Records.
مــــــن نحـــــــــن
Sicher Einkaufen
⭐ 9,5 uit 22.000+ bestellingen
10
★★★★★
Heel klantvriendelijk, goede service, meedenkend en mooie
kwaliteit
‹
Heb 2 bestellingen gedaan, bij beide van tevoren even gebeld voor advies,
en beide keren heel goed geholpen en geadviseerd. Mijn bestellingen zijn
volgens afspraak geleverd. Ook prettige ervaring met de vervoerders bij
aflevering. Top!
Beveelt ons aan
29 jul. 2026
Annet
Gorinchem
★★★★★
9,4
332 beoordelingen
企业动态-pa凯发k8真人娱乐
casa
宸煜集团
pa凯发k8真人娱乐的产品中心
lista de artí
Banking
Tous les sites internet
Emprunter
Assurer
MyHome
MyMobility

* * *

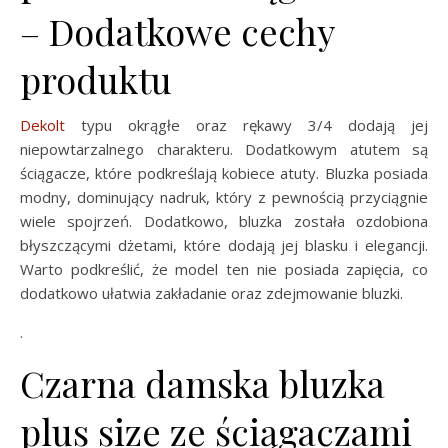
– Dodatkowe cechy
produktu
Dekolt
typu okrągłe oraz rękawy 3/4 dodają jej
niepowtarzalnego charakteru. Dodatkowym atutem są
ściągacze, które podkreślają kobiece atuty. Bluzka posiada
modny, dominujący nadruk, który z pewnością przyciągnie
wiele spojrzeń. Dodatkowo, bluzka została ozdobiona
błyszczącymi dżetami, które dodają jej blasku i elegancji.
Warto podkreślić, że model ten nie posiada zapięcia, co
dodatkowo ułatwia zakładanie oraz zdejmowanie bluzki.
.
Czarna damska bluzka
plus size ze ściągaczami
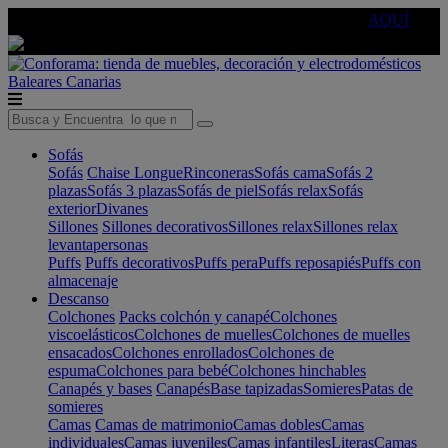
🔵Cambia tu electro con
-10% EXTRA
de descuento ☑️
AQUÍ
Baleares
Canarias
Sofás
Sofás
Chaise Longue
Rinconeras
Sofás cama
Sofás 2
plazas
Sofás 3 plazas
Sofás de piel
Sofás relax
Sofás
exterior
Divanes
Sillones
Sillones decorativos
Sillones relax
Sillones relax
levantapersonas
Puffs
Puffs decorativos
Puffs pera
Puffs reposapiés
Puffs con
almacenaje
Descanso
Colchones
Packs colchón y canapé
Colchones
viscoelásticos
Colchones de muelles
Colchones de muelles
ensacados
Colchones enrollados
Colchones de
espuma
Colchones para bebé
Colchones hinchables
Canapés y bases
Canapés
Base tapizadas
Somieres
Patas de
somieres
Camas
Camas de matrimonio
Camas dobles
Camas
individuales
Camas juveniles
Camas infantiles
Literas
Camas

Assignment. Check every line of the records, and copy the ones that hold the word "Puffs".

Answer to this problem.
Puffs
Puffs decorativos
Puffs pera
Puffs reposapiés
Puffs con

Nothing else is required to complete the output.